Digital Signatures with PDFlib PLOP DS
PDFlib PLOP DS applies PDF signatures which can be validated with Adobe Reader, Acrobat, or any other validator which supports PDF signatures. PLOP DS reads the signers digital ID (i.e. the certificate plus corresponding private key) from memory, a disk file, or a secure hardware token such as a smartcard. The digital ID is used to create a cryptographic signature for the PDF document. Applying a signature can be combined with encryption.
PDF Signature Properties
- Create signatures in existing PDF signature fields or generate new fields which hold the signature. The signatures can be invisible or visible at a particular location on the page.
- Visualize digital signatures by importing a logo, scan of a handwritten signature or other representation as PDF page.
- Create PDF certification (author) signatures which allow document changes such as form-filling without breaking the signature.
- Validation information can be stored directly in the signature according to ISO 32000-1 or in a Document Security Store (DSS) as specified in ISO 32000-2 and PAdES part 4.
- Signatures can be applied in an incremental PDF update section to preserve existing signatures and document structure, or by rewriting the document structure which allows optimization and encryption.
PDF Versions and Standards
PLOP DS supports all relevant PDF versions and standards. PLOP DS processes all PDF versions up to Acrobat DC, i.e PDF 1.7 (ISO 32000-1) up to extension level 8. PLOP DS can also process documents according to the forthcoming standard PDF 2.0 (ISO 32000-2). PLOP DS is aware of the PDF/A-1/2/3 (ISO 19005) archiving standards. Similarly, PLOP DS is aware of the PDF/X-1a/3/4/5 (ISO 15930) print production standards, PDF/VT-1/2 (ISO 16612-2) for variable and transactional printing and PDF/UA-1 (ISO 14289) for accessible PDF.
Signature Characteristics
- PLOP DS supports major signature standards, such as Signatures for Long-Term Validation (LTV) according to the forthcoming ISO 32000-2 as well as PAdES (PDF Advanced Electronic Signatures) conformance levels.
- Signatures with certificates from a CA (Certificate Authority) on the Adobe Approved Trust List (AATL) or European Union Trust List (EUTL) can be validated in Acrobat and Adobe Reader without any configuration on the client side.
- Time-stamping: Time-stamps can be retrieved from a trusted Time-Stamp Authority (TSA) according to RFC 3161, RFC 5816 and ETSI EN 319 422, and embedded in the generated signatures.

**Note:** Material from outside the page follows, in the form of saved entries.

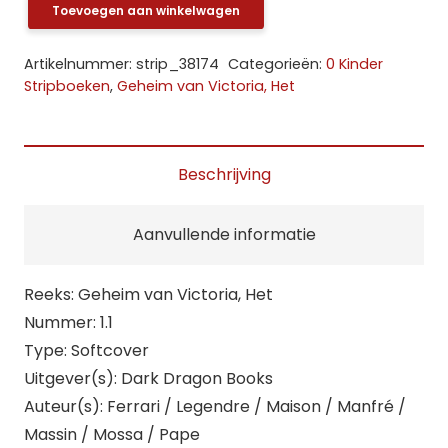
Toevoegen aan winkelwagen
Geheim
van
Artikelnummer:
strip_38174
Categorieën:
0 Kinder
Victoria,
Stripboeken
,
Geheim van Victoria, Het
Het:
1.
Avontuur
Beschrijving
in
Venetië
Aanvullende informatie
aantal
Reeks: Geheim van Victoria, Het
Nummer: 1.1
Type: Softcover
Uitgever(s): Dark Dragon Books
Auteur(s): Ferrari / Legendre / Maison / Manfré /
Massin / Mossa / Pape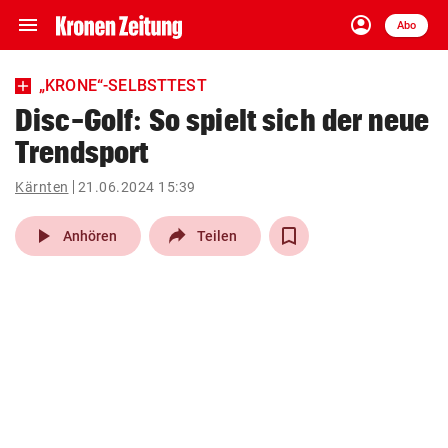
menu
account_circle
Navigation
Anmelden
Abo
close
Schließen
ein-/ausklappen
„KRONE“-SELBSTTEST
Abonnieren
Disc-Golf: So spielt sich der neue
Trendsport
account_circle
arrow_right
Anmelden
Kärnten
21.06.2024 15:39
pin_drop
arrow_right
Bundesland auswäh
Wien
play_arrow
Anhören
Teilen
bookmark
Merkliste
Suchbegriff
search
eingeben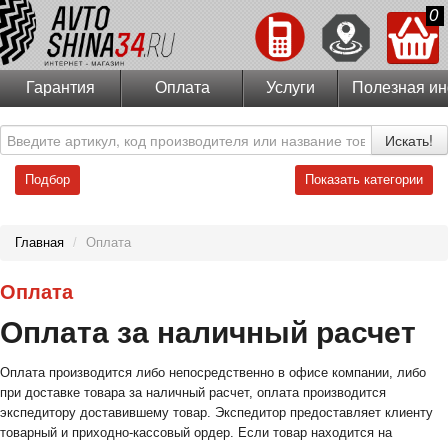
0
Гарантия
Оплата
Услуги
Полезная и
Искать!
Подбор
Показать категории
Главная
/
Оплата
Оплата
Оплата за наличный расчет
Оплата производится либо непосредственно в офисе компании, либо
при доставке товара за наличный расчет, оплата производится
экспедитору доставившему товар. Экспедитор предоставляет клиенту
товарный и приходно-кассовый ордер. Если товар находится на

Document-level time-stamp signatures can be created according to the relevant standards.
- Signature Engines: PLOP DS supports multiple cryptographic engines, i.e. components for generating digital signatures, such as a Hardware Security Module (HSM).

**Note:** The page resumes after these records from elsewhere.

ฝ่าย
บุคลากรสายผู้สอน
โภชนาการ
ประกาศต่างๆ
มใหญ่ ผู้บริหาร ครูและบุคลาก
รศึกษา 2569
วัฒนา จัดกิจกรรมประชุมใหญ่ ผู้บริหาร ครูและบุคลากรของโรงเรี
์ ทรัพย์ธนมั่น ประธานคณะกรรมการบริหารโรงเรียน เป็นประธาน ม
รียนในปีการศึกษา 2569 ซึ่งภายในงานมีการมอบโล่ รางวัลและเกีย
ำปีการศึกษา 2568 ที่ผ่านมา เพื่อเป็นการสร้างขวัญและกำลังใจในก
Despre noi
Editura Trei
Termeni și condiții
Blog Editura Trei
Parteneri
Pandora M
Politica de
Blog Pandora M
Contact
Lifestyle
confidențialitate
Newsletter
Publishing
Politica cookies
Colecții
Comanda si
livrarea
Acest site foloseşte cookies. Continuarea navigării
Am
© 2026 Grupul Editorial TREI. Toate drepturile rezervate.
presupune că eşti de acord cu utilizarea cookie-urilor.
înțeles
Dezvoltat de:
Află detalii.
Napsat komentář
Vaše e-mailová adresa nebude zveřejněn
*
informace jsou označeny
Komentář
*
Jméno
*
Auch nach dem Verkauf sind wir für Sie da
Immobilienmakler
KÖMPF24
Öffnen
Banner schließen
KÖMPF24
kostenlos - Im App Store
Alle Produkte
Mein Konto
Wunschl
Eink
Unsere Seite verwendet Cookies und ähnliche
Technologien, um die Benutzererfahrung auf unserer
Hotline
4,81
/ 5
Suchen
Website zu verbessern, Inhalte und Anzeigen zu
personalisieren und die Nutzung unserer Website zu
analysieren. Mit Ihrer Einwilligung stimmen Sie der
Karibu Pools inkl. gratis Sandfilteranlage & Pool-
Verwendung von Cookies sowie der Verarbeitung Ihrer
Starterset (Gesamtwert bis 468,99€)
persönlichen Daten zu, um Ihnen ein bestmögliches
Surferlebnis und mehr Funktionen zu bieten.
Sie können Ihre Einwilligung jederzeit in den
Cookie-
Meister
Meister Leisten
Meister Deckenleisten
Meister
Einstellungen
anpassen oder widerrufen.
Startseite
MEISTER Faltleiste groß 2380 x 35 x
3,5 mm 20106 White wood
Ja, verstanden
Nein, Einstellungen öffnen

Supported Development Environments
PDFlib PLOP DS is everywhere - it runs on practically all computing platforms. We offer 32-bit and 64-bit packages for all common flavors of Windows, OS X, Linux and Unix. Versions for mobile and embedded systems are available on request. The PLOP DS core is written in highly optimized C and C++ code for maximum performance and small overhead.